В отличие от зрителя, узкоспециализированный интеллект художника, не в состоянии делить на прекрасное и безобразное. Перефразируя Уайльда: есть картины хорошо написанные, и написанные плохо. До остального, художнику фиолетово, но часто бывает утилитарно диоклетианово, особенно когда растит капусту с портретами президентов. Увы, гладко выходит у немногих. Вместо генерала Гранта - получается Моше Даян, а Авраам Линкольн похож на симбиоз чебурашки и крокодила Гены.
Критик "в себе" – должен быть безжалостным и беспощадным. Только он знает, что художнику нужно. Все внешние "критики" - есть случайный коктейль эрзац мнений, как и любые похвалы, которые ни к чему пить бокалами. Право, достаточно рюмки. А вот когда, твой безжалостный и беспощадный "критик в себе" вдруг воскликнет: "Ай да Пушкин! Ай да сукин сын!" Можно минут пять покупаться в нирване и позволить себе забыть, что путь не закончен.
Публика умеет разглядывать то, что ей понятно. Остальное нужно смотреть по слогам, если конечно, буквы знакомые. Что быстро утомляет, и аккуратно раскрашенный дембельский альбом, может иметь больше шансов на внимание, чем холсты Поллака. Зеркало реализма мутнеет до импрессионизма, и разбивается об абстракцию. Так что прямодушный софизм реалистов: "хотите ли вы есть абстрактное яблоко вместо настоящего?", приобретает очевидную значимость. Хотя, кушать их «реалистические» яблоки, так же физически невозможно, несмотря на внешнее сходство с прототипом.
Существующее мнение, что картина должна «говорить» сама за себя, базируется на равенстве восприятия художника и зрителя.
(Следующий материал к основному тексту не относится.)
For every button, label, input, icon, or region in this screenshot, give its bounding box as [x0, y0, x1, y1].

Такое равенство, является всего лишь оптимистично авансированным пожеланием, при чём, для обеих сторон. Если стороны, конечно, готовы общаться друг с другом.
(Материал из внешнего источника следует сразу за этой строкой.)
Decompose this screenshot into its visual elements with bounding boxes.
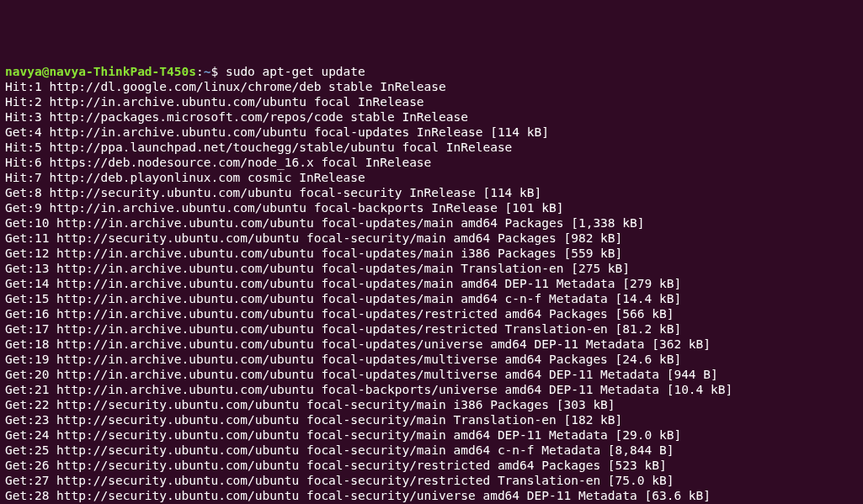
output-line: Get:26 http://security.ubuntu.com/ubuntu…	[5, 459, 667, 472]
output-line: Get:28 http://security.ubuntu.com/ubuntu…	[5, 489, 711, 502]
prompt-line-1: navya@navya-ThinkPad-T450s:~$ sudo apt-g…	[5, 65, 365, 78]
output-line: Get:24 http://security.ubuntu.com/ubuntu…	[5, 428, 681, 442]
output-line: Get:13 http://in.archive.ubuntu.com/ubun…	[5, 262, 630, 275]
output-line: Get:22 http://security.ubuntu.com/ubuntu…	[5, 398, 615, 411]
output-line: Get:16 http://in.archive.ubuntu.com/ubun…	[5, 307, 674, 321]
output-line: Hit:1 http://dl.google.com/linux/chrome/…	[5, 80, 446, 93]
terminal[interactable]: navya@navya-ThinkPad-T450s:~$ sudo apt-g…	[5, 64, 858, 504]
output-line: Get:11 http://security.ubuntu.com/ubuntu…	[5, 231, 622, 245]
output-line: Get:23 http://security.ubuntu.com/ubuntu…	[5, 413, 622, 427]
output-line: Hit:3 http://packages.microsoft.com/repo…	[5, 110, 468, 124]
output-line: Get:19 http://in.archive.ubuntu.com/ubun…	[5, 353, 681, 366]
prompt-dollar: $	[210, 65, 218, 78]
output-line: Get:15 http://in.archive.ubuntu.com/ubun…	[5, 292, 681, 305]
prompt-colon: :	[196, 65, 204, 78]
output-line: Get:27 http://security.ubuntu.com/ubuntu…	[5, 474, 674, 487]
output-line: Get:9 http://in.archive.ubuntu.com/ubunt…	[5, 201, 563, 215]
output-line: Get:20 http://in.archive.ubuntu.com/ubun…	[5, 368, 718, 381]
prompt-command: sudo apt-get update	[218, 65, 365, 78]
output-line: Get:10 http://in.archive.ubuntu.com/ubun…	[5, 216, 645, 230]
output-line: Get:4 http://in.archive.ubuntu.com/ubunt…	[5, 125, 549, 139]
output-line: Get:12 http://in.archive.ubuntu.com/ubun…	[5, 247, 622, 260]
output-line: Hit:5 http://ppa.launchpad.net/touchegg/…	[5, 141, 512, 154]
output-line: Get:8 http://security.ubuntu.com/ubuntu …	[5, 186, 541, 199]
output-line: Get:14 http://in.archive.ubuntu.com/ubun…	[5, 277, 681, 290]
output-line: Get:21 http://in.archive.ubuntu.com/ubun…	[5, 383, 732, 396]
output-line: Hit:2 http://in.archive.ubuntu.com/ubunt…	[5, 95, 424, 109]
output-line: Get:25 http://security.ubuntu.com/ubuntu…	[5, 443, 674, 457]
output-line: Get:17 http://in.archive.ubuntu.com/ubun…	[5, 322, 681, 336]
output-line: Get:18 http://in.archive.ubuntu.com/ubun…	[5, 337, 711, 351]
output-line: Hit:7 http://deb.playonlinux.com cosmic …	[5, 171, 365, 184]
prompt-user-host: navya@navya-ThinkPad-T450s	[5, 65, 196, 78]
output-line: Hit:6 https://deb.nodesource.com/node_16…	[5, 156, 431, 169]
Человек на сцене знает три аккорда, а зрители - не более двух. Близок, понятен, и круче на один аккорд. Овации! Если музыкант знает больше аккордов, овации переходят в аплодисменты. В своём совершенствовании можно доиграться до жидких хлопков, полного молчания зала, а возможно и до блюющих смайликов. Встаёт вопрос, неужели так уж плох Бочелли, что в сочинском кабаке не захотел спеть "владимирский централ"?
Ван Гога поминать – стало совсем пошлым. Найду другой рыжий пример из соседней области, где я могу легко выступить тем самым одиозным зрителем, начиная с того, что стихи – давно не искусство, и все последние мои восторги по этому предмету, датированы серебряным веком. А потому, колченогие формы этого примера, для меня - ни разу не поэзия. Спотыкаться об каждую рифму, занятие равное езде по раздолбанному асфальту.
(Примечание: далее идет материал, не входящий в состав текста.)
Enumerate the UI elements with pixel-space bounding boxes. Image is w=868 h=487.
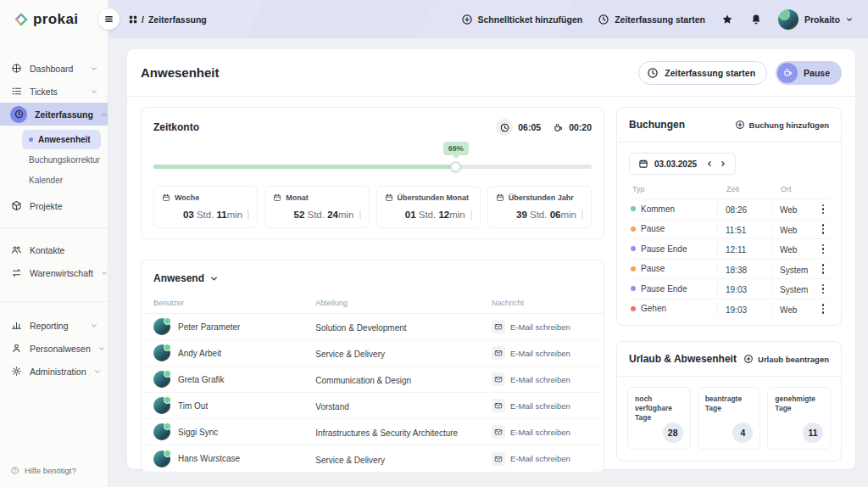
booking-type: Pause Ende xyxy=(641,244,687,254)
stat-available-days: noch verfügbare Tage 28 xyxy=(627,387,691,450)
chevron-down-icon xyxy=(101,270,108,277)
stat-hours: 01 xyxy=(405,210,416,220)
sidebar-divider xyxy=(0,227,108,228)
brand-name: prokai xyxy=(33,11,78,28)
stat-woche: Woche 03 Std. 11min xyxy=(153,186,258,228)
stat-value-badge: 4 xyxy=(732,423,753,443)
column-zeit: Zeit xyxy=(719,185,773,193)
progress-badge: 69% xyxy=(443,142,469,155)
avatar xyxy=(153,318,170,335)
anwesend-table-header: Benutzer Abteilung Nachricht xyxy=(142,294,604,314)
avatar xyxy=(153,397,170,414)
sidebar-toggle-button[interactable] xyxy=(98,8,120,30)
status-dot-gehen xyxy=(631,306,636,311)
anwesend-title: Anwesend xyxy=(153,272,204,284)
min-label: min xyxy=(227,210,243,220)
breadcrumb[interactable]: / Zeiterfassung xyxy=(129,14,207,25)
sidebar-item-administration[interactable]: Administration xyxy=(0,360,108,383)
buchungen-title: Buchungen xyxy=(629,119,685,131)
clock-icon xyxy=(598,14,609,25)
sidebar-item-tickets[interactable]: Tickets xyxy=(0,80,108,103)
table-row: Peter Parameter Solution & Development E… xyxy=(142,314,604,340)
user-menu[interactable]: Prokaito xyxy=(778,9,853,30)
std-label: Std. xyxy=(530,210,547,220)
stat-hours: 52 xyxy=(294,210,305,220)
email-link[interactable]: E-Mail schreiben xyxy=(492,425,592,439)
chevron-up-icon xyxy=(101,111,108,118)
subnav-label: Buchungskorrektur xyxy=(29,155,100,165)
email-link[interactable]: E-Mail schreiben xyxy=(492,320,592,333)
help-link[interactable]: Hilfe benötigt? xyxy=(10,466,76,475)
sidebar-subitem-buchungskorrektur[interactable]: Buchungskorrektur xyxy=(22,150,101,170)
calendar-icon xyxy=(273,193,281,202)
start-tracking-label: Zeiterfassung starten xyxy=(615,14,705,25)
sidebar-item-kontakte[interactable]: Kontakte xyxy=(0,238,108,261)
email-link[interactable]: E-Mail schreiben xyxy=(492,452,592,466)
pause-button[interactable]: Pause xyxy=(776,61,842,85)
nav-label: Personalwesen xyxy=(30,344,91,354)
sidebar-item-personalwesen[interactable]: Personalwesen xyxy=(0,337,108,360)
add-booking-button[interactable]: Buchung hinzufügen xyxy=(735,120,829,130)
calendar-icon xyxy=(638,159,648,169)
email-link[interactable]: E-Mail schreiben xyxy=(492,346,592,360)
status-dot-pause xyxy=(631,227,636,232)
stat-value-badge: 11 xyxy=(803,423,823,443)
row-menu-kebab-icon[interactable] xyxy=(817,243,829,256)
start-tracking-button[interactable]: Zeiterfassung starten xyxy=(598,14,705,25)
request-vacation-button[interactable]: Urlaub beantragen xyxy=(743,354,829,364)
envelope-icon xyxy=(492,346,505,360)
avatar xyxy=(153,344,170,361)
stat-label: Überstunden Jahr xyxy=(509,193,574,202)
tickets-icon xyxy=(10,86,22,98)
department: Solution & Development xyxy=(315,323,406,333)
sidebar-subitem-kalender[interactable]: Kalender xyxy=(22,171,101,190)
user-name: Peter Parameter xyxy=(178,322,240,332)
favorites-star-icon[interactable] xyxy=(721,13,734,26)
exchange-arrows-icon xyxy=(10,267,22,279)
sidebar-item-zeiterfassung[interactable]: Zeiterfassung xyxy=(0,103,108,126)
brand-logo[interactable]: prokai xyxy=(0,0,108,38)
buchungen-table-header: Typ Zeit Ort xyxy=(629,175,829,199)
status-dot-pause-ende xyxy=(631,246,636,251)
chevron-down-icon xyxy=(91,65,97,72)
row-menu-kebab-icon[interactable] xyxy=(817,203,829,216)
quick-ticket-button[interactable]: Schnellticket hinzufügen xyxy=(461,14,583,25)
row-menu-kebab-icon[interactable] xyxy=(817,283,829,296)
calendar-icon xyxy=(385,193,393,202)
chevron-down-icon xyxy=(91,322,97,329)
table-row: Hans Wurstcase Service & Delivery E-Mail… xyxy=(142,445,604,472)
anwesend-filter-dropdown[interactable]: Anwesend xyxy=(142,260,604,294)
row-menu-kebab-icon[interactable] xyxy=(817,302,829,316)
chevron-down-icon xyxy=(98,345,105,352)
sidebar-item-projekte[interactable]: Projekte xyxy=(0,194,108,217)
email-link[interactable]: E-Mail schreiben xyxy=(492,372,592,386)
buchungen-card: Buchungen Buchung hinzufügen 03.03.2025 xyxy=(616,107,842,326)
slider-handle[interactable] xyxy=(450,161,461,172)
sidebar-item-warenwirtschaft[interactable]: Warenwirtschaft xyxy=(0,261,108,284)
page-header: Anwesenheit Zeiterfassung starten Pause xyxy=(127,49,855,97)
next-day-button[interactable] xyxy=(720,160,726,167)
booking-type: Pause xyxy=(641,224,665,233)
previous-day-button[interactable] xyxy=(706,160,713,167)
stat-label: genehmigte Tage xyxy=(775,395,823,413)
coffee-cup-icon xyxy=(777,63,798,83)
nav-label: Kontakte xyxy=(30,245,97,255)
date-picker[interactable]: 03.03.2025 xyxy=(629,153,736,175)
zeitkonto-times: 06:05 00:20 xyxy=(496,119,592,136)
status-dot-pause xyxy=(631,266,636,271)
email-label: E-Mail schreiben xyxy=(510,401,570,411)
email-label: E-Mail schreiben xyxy=(510,322,570,332)
row-menu-kebab-icon[interactable] xyxy=(817,222,829,236)
department: Vorstand xyxy=(315,402,348,411)
sidebar-subitem-anwesenheit[interactable]: Anwesenheit xyxy=(22,130,101,149)
user-name: Hans Wurstcase xyxy=(178,454,240,463)
min-label: min xyxy=(560,210,576,220)
sidebar-item-reporting[interactable]: Reporting xyxy=(0,314,108,337)
row-menu-kebab-icon[interactable] xyxy=(817,262,829,276)
start-tracking-pill-button[interactable]: Zeiterfassung starten xyxy=(638,61,767,85)
booking-time: 19:03 xyxy=(726,285,747,294)
notifications-bell-icon[interactable] xyxy=(749,13,763,26)
main-panel: Anwesenheit Zeiterfassung starten Pause xyxy=(127,49,855,469)
email-link[interactable]: E-Mail schreiben xyxy=(492,399,592,412)
sidebar-item-dashboard[interactable]: Dashboard xyxy=(0,57,108,80)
Далее, следует притча, которая, возможно, кому-то покажется неуместной:
Сутулый молодой человек, с независимым видом, сидел за перилами судебного обезьянника.
- Кем вы работаете, подсудимый? – задал вопрос народный судья.
- Я поэт, - человек гордо расправил плечи.
- И у вас есть соответствующее образование?
- Я поэт, - повторил человек, в некотором замешательстве.
- А по какому праву, вы считаете себя поэтом, подсудимый?
Продолжать дальше оказалось не нужным. Подсудимый человек сник, сгорбился, и зашуршал сомнениями: «А вдруг я, правда, не поэт? А как же мои стихи? А как же Аннушка? Или врала, чтобы позабавится?» Так просто, одной фразой, его лишали всего, чем жил и гордился. Забирали любимую игрушку, всемогущего идола, в которого он верил и которому поклонялся. От Поэта оставался только один вопросительный знак.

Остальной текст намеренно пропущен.